"Analysing Two Self-Immolation Peak Times to Understand What Tibetan People Want" By Woeser

2014 11 05 Analysing two self immolation
“Untitled”, a cartoon by @hexiefarm

High Peaks Pure Earth has translated a blogpost by Woeser written in April 2014 for the Mandarin service of Radio Free Asia and published on her blog on April 30, 2014.
As noted before, Woeser has been a prolific and consistent commentator on the ongoing self-immolations in Tibet and this is piece can be seen as a follow up to her posts “Why do Tibetans Self-Immolate” and “Self-Immolations Are A Kind of Political Resistance”.
 

“Analysing Two Self-Immolation Peak Times to Understand What Tibetan People Want”

By Woeser

 
Looking back at the past 5 years that began with the self-immolation of monk Tapey of Kirti Monastery in Ngaba Prefecture on February 27, 2009, we see that in November 2012, self-immolations were most frequent, involving 28 men and women, young and old, monks and nuns, and many herdsmen.

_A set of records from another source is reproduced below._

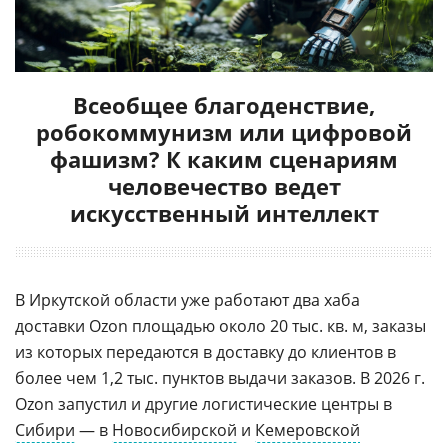
Всеобщее благоденствие,
робокоммунизм или цифровой
фашизм? К каким сценариям
человечество ведет
искусственный интеллект
В Иркутской области уже работают два хаба
доставки Ozon площадью около 20 тыс. кв. м, заказы
из которых передаются в доставку до клиентов в
более чем 1,2 тыс. пунктов выдачи заказов. В 2026 г.
Ozon запустил и другие логистические центры в
Сибири
— в
Новосибирской
и
Кемеровской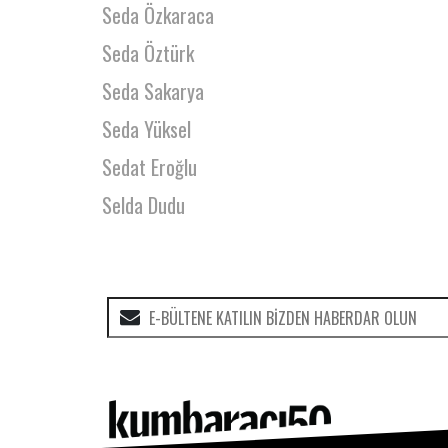
Seda Özkaraca
Seda Öztürk
Seda Sakarya
Seda Yüksel
Sedat Eroğlu
Selda Dudu
Selen Çatılı
Selen Dinçer
Selen Servi
Selim Yener
Selin Akder
Selin Aktaşoğlu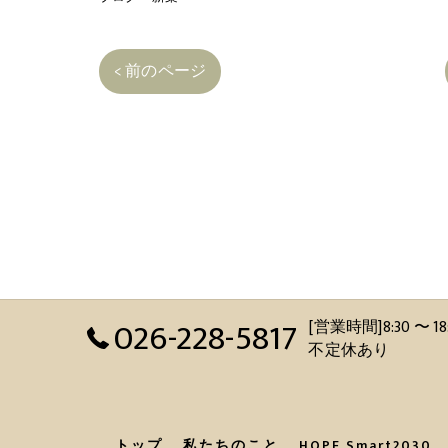
< 前のページ
026-228-5817
[営業時間]8:30 
不定休あり
トップ
私たちのこと
HOPE Smart2030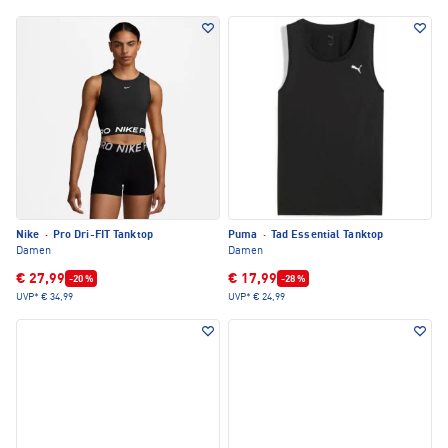
Nike
·
Pro Dri-FIT Tanktop
Puma
·
Tad Essential Tanktop
Damen
Damen
€ 27,99
€ 17,99
-20 %
-28 %
UVP*
€ 34,99
UVP*
€ 24,99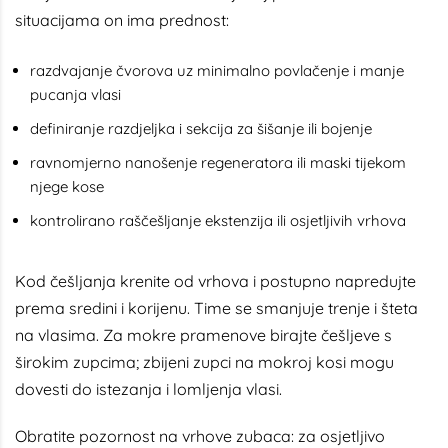
situacijama on ima prednost:
razdvajanje čvorova uz minimalno povlačenje i manje
pucanja vlasi
definiranje razdjeljka i sekcija za šišanje ili bojenje
ravnomjerno nanošenje regeneratora ili maski tijekom
njege kose
kontrolirano raščešljanje ekstenzija ili osjetljivih vrhova
Kod češljanja krenite od vrhova i postupno napredujte
prema sredini i korijenu. Time se smanjuje trenje i šteta
na vlasima. Za mokre pramenove birajte češljeve s
širokim zupcima; zbijeni zupci na mokroj kosi mogu
dovesti do istezanja i lomljenja vlasi.
Obratite pozornost na vrhove zubaca: za osjetljivo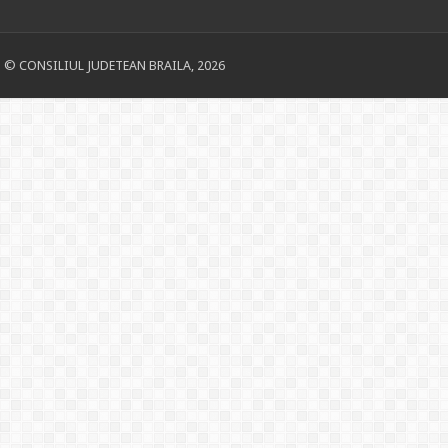
© CONSILIUL JUDETEAN BRAILA, 2026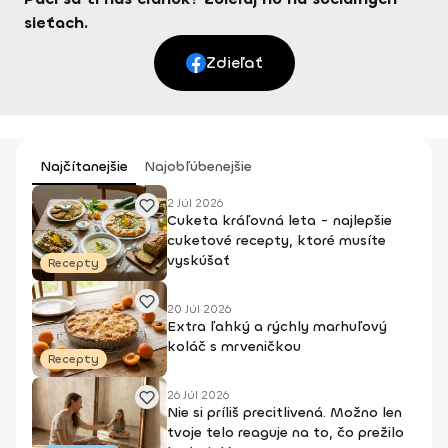
sieťach.
Zdieľať
Najčítanejšie
Najobľúbenejšie
2 Júl 2026
Cuketa kráľovná leta - najlepšie
cuketové recepty, ktoré musíte
vyskúšať
Recepty
20 Júl 2026
Extra ľahký a rýchly marhuľový
koláč s mrveničkou
Recepty
26 Júl 2026
Nie si príliš precitlivená. Možno len
tvoje telo reaguje na to, čo prežilo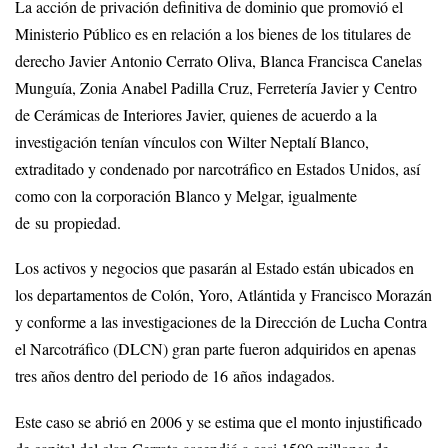
La acción de privación definitiva de dominio que promovió el
Ministerio Público es en relación a los bienes de los titulares de
derecho Javier Antonio Cerrato Oliva, Blanca Francisca Canelas
Munguía, Zonia Anabel Padilla Cruz, Ferretería Javier y Centro
de Cerámicas de Interiores Javier, quienes de acuerdo a la
investigación tenían vínculos con Wilter Neptalí Blanco,
extraditado y condenado por narcotráfico en Estados Unidos, así
como con la corporación Blanco y Melgar, igualmente
de su propiedad.
Los activos y negocios que pasarán al Estado están ubicados en
los departamentos de Colón, Yoro, Atlántida y Francisco Morazán
y conforme a las investigaciones de la Dirección de Lucha Contra
el Narcotráfico (DLCN) gran parte fueron adquiridos en apenas
tres años dentro del periodo de 16 años indagados.
Este caso se abrió en 2006 y se estima que el monto injustificado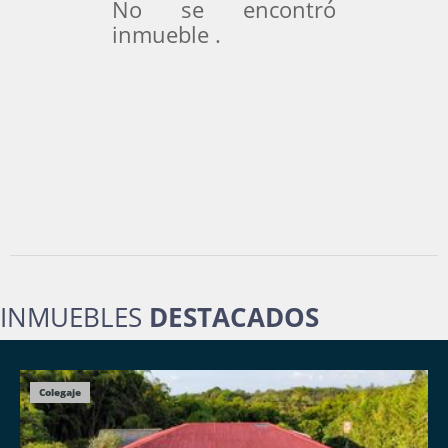
No se encontró
inmueble .
INMUEBLES
DESTACADOS
Colegaje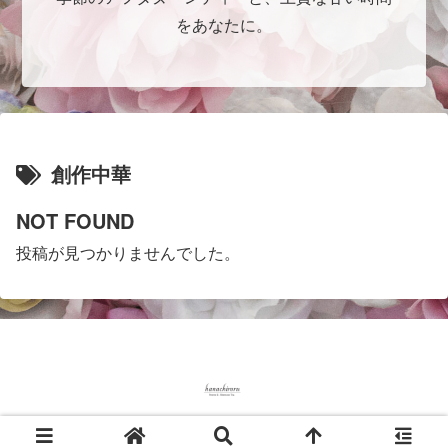
をあなたに。
創作中華
NOT FOUND
投稿が見つかりませんでした。
© 2022 Hanachiroruのホテルグルメ＆スイーツ.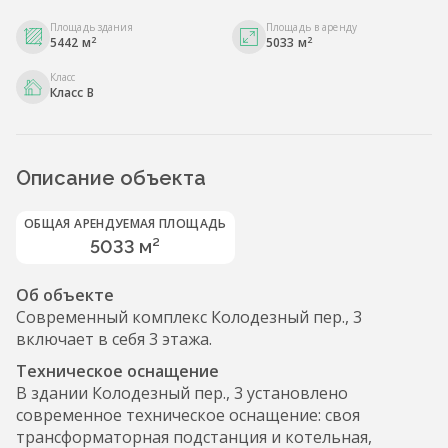
Площадь здания
Площадь в аренду
2
2
5442 м
5033 м
Класс
Класс B
Описание объекта
ОБЩАЯ АРЕНДУЕМАЯ ПЛОЩАДЬ
5033 м²
Об объекте
Современный комплекс Колодезный пер., 3
включает в себя 3 этажа.
Техническое оснащение
В здании Колодезный пер., 3 установлено
современное техническое оснащение: своя
трансформаторная подстанция и котельная,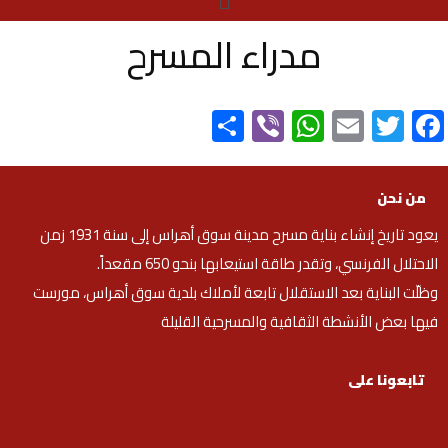
مدراء المسرح
Share
WhatsApp
Viber
Email
Twitter
Facebook
من نحن
يعود تاريخ إنشاء بناية مسرح مدينة سوق أهراس إلى سنة 1931 زمن
الاحتلال الفرنسي، وتقدر طاقة استيعابها بنحو 650 مقعداً.
وظلّت البناية بعد الاستقلال تابعة لأملاك بلدية سوق أهراس، مورست
فيها بعض الأنشطة الثقافية والمسرحية القليلة
تابعونا على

In March of the same year, 11 people self-immolated, including 6 monks as well as a middle-school pupil and his parents.
Why did the number of self-immolations peak during those two months?
It is because the month of March has for many years been a “sensitive month” in Tibet, full of “sensitive days”; there is March 5, the commemoration day of the suppression of the 1989 Lhasa protests; there is March 10, the anniversary of the “Tibetan National Uprising Day” in 1959; there is March 14, the anniversary of the 2008 Tibetan protests; there is March 16, the commemoration day of people from Ngaba being shot dead in 2008; finally, there is March 28, the anniversary of the so-called “Serf Liberation Day” that the Chinese government introduced in 2009. Every year, when it comes to March, the local authorities are especially cautious. Indeed, many protests have been carried out during this month. The peak of self-immolations was also March 2012, precisely during those “sensitive days”. 11 Tibetans used self-immolation as a way to express their strongest opposition against the aggressors.
November 2012, on the other hand, was exactly the time of the 18th National Congress of the CCP, producing a new generation of Party leaders. Out of the 28 people that self-immolated in November, 9 actually did during the 8 days of the Party meeting. It was more or less one per day, which illustrates that Tibetans hoped to be able to influence the Tibet policies of this new generation of leaders, turning self-immolations into a movement promoting change. Recognising this is important in understanding the motivations behind the self-immolations.
The formation of a self-immolation movement has been considered the “most powerful wave of political protest of modern times” and this despite the fact that self-immolation as a form of protest was never common in Tibetan history. Just like the 2008 protests, self-immolations were started and led by monks. Monk Tapey from Kirti Monastery who self-immolated in February 2009 was the first case within Tibet; the following 12 self-immolators were also monks or former monks who had been expelled from their monasteries by local authorities. Only in December 2012, the first case of a lay person self-immolating occurred. Out of the 20 self-immolations in the first quarter of 2012, 15 were monks. But during the second and third quarters, the number was already dominated by lay people. At the beginning of 2014, 2 out of so-far 6 self-immolations (as of late April) were committed by lay people. Until today, out of all 135 self-immolations, 47 cases involved monks and nuns, but all others were common people from different stratums of Tibetan society, including 67 herdsmen. It becomes very obvious that more and more ordinary people are throwing themselves into the self-immolation movement.
As someone recording all self-immolation incidents, whenever I am interviewed by foreign media, I always emphasise: self-immolations must never be called suicide, they are sacrifice! These kinds of self-immolations cannot be judged using Buddhist precepts, they are a result of today’s secular politics. These flames that rise high into the air again and again are ignited by the oppression of a people, they are lighting up the torch of the dark Tibet, they are the continuation of the 2008 protests, they are the continuation of what the monk from Sera monastery, the first one to bravely step forward, said: “We must stand up”! In other words, self-immolations in Tibet are a very clear form of political protest, they are nothing but that.
Whoever uses Buddhist precepts to reduce Tibetan self-immolations to suicide or even “killing”, is either ignorant or an accomplice of the Chinese government. An accomplished monk once said with regards to this: “Tibetan self-immolations do not at all violate the Buddhist doctrine of forbidding the killing of any life, neither do they conflict with the Buddhist worldview and even less can they be seen as breaking religious orders. This is because the motivation for these self-immolations does not show the slightest trace of self-interest or personal gain… their goal is to protect and maintain Buddhism, and to fight for the freedom and benefit of the Tibetan people”, they fundamentally reflect the “Bodhisattva’s way of sacrificing oneself for the benefit of others”, they are the phoenix rising from the ashes.